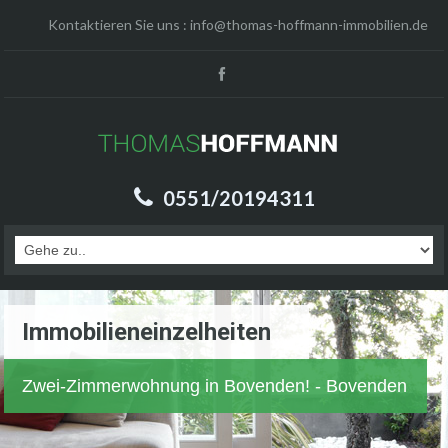
Kontaktieren Sie uns :
info@thomas-hoffmann-immobilien.de
0551/20194311
Immobilieneinzelheiten
Zwei-Zimmerwohnung in Bovenden! - Bovenden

::::

▶ The problem:
Reproduce the entire listing above precisely, but keep the images out.

▶ Finished exercise:
Kontaktieren Sie uns :
info@thomas-hoffmann-immobilien.de
0551/20194311
Immobilieneinzelheiten
Zwei-Zimmerwohnung in Bovenden! - Bovenden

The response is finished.